Stored data entries
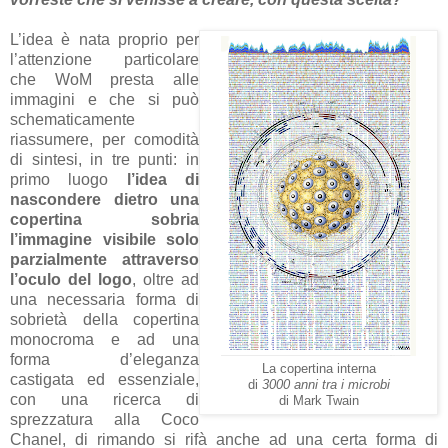
L’idea è nata proprio per
l’attenzione particolare
che WoM presta alle
immagini e che si può
schematicamente
riassumere, per comodità
di sintesi, in tre punti: in
primo luogo
l’idea di
nascondere dietro una
copertina sobria
l’immagine visibile solo
parzialmente attraverso
l’oculo del logo
, oltre ad
una necessaria forma di
sobrietà della copertina
monocroma e ad una
forma d’eleganza
La copertina interna
castigata ed essenziale,
di
3000 anni tra i microbi
con una ricerca di
di Mark Twain
sprezzatura alla Coco
Chanel, di rimando si rifà anche ad una certa forma di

- What this task involves:
Scan the records above for the string "forma", then copy each line where it turns up.

- Solution to this problem:
una necessaria forma di
forma d’eleganza
Chanel, di rimando si rifà anche ad una certa forma di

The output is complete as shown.